[Start of Attachment]
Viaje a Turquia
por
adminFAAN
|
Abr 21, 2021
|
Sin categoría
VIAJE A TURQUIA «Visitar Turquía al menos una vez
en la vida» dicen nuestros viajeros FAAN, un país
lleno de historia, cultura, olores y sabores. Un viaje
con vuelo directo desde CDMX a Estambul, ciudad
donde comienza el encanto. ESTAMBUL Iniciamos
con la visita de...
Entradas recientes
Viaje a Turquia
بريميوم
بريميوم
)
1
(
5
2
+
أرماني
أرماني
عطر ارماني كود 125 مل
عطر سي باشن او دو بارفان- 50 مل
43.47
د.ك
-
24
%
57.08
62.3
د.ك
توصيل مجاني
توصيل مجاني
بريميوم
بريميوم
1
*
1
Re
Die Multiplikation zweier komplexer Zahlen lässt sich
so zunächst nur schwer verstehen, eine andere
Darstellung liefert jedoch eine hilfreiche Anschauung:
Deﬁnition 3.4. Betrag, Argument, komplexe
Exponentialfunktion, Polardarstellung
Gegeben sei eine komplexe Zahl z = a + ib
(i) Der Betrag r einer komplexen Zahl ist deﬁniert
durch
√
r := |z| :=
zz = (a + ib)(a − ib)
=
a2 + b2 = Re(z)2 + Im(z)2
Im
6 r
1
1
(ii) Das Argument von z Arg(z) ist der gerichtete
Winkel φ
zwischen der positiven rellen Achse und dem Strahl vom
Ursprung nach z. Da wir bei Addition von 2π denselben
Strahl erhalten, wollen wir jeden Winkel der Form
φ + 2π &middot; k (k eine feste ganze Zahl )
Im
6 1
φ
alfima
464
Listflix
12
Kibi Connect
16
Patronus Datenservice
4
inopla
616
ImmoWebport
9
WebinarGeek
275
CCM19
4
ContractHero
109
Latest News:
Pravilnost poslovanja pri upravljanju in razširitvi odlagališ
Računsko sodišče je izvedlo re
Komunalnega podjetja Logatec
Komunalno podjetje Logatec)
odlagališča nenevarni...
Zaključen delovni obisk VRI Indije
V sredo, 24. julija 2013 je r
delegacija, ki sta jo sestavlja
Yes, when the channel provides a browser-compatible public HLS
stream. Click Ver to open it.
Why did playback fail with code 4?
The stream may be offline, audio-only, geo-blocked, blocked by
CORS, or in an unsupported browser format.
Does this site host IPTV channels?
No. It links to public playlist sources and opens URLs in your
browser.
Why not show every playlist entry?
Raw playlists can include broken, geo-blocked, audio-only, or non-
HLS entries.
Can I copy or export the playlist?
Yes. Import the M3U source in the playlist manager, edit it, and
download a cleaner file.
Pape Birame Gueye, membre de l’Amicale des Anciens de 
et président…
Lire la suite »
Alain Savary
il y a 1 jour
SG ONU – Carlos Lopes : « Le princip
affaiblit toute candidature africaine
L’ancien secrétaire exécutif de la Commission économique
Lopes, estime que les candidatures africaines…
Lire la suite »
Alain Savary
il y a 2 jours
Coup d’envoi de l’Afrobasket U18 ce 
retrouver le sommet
[End of Attachment]
Task to complete – Give back precisely the lines above that start at the line containing "FAAN, un país" and end at the line containing "Komunalnega podjetja Logatec", inclusive. No other lines belong in the output.

Written response –
en la vida» dicen nuestros viajeros FAAN, un país
lleno de historia, cultura, olores y sabores. Un viaje
con vuelo directo desde CDMX a Estambul, ciudad
donde comienza el encanto. ESTAMBUL Iniciamos
con la visita de...
Entradas recientes
Viaje a Turquia
بريميوم
بريميوم
)
1
(
5
2
+
أرماني
أرماني
عطر ارماني كود 125 مل
عطر سي باشن او دو بارفان- 50 مل
43.47
د.ك
-
24
%
57.08
62.3
د.ك
توصيل مجاني
توصيل مجاني
بريميوم
بريميوم
1
*
1
Re
Die Multiplikation zweier komplexer Zahlen lässt sich
so zunächst nur schwer verstehen, eine andere
Darstellung liefert jedoch eine hilfreiche Anschauung:
Deﬁnition 3.4. Betrag, Argument, komplexe
Exponentialfunktion, Polardarstellung
Gegeben sei eine komplexe Zahl z = a + ib
(i) Der Betrag r einer komplexen Zahl ist deﬁniert
durch
√
r := |z| :=
zz = (a + ib)(a − ib)
=
a2 + b2 = Re(z)2 + Im(z)2
Im
6 r
1
1
(ii) Das Argument von z Arg(z) ist der gerichtete
Winkel φ
zwischen der positiven rellen Achse und dem Strahl vom
Ursprung nach z. Da wir bei Addition von 2π denselben
Strahl erhalten, wollen wir jeden Winkel der Form
φ + 2π &middot; k (k eine feste ganze Zahl )
Im
6 1
φ
alfima
464
Listflix
12
Kibi Connect
16
Patronus Datenservice
4
inopla
616
ImmoWebport
9
WebinarGeek
275
CCM19
4
ContractHero
109
Latest News:
Pravilnost poslovanja pri upravljanju in razširitvi odlagališ
Računsko sodišče je izvedlo re
Komunalnega podjetja Logatec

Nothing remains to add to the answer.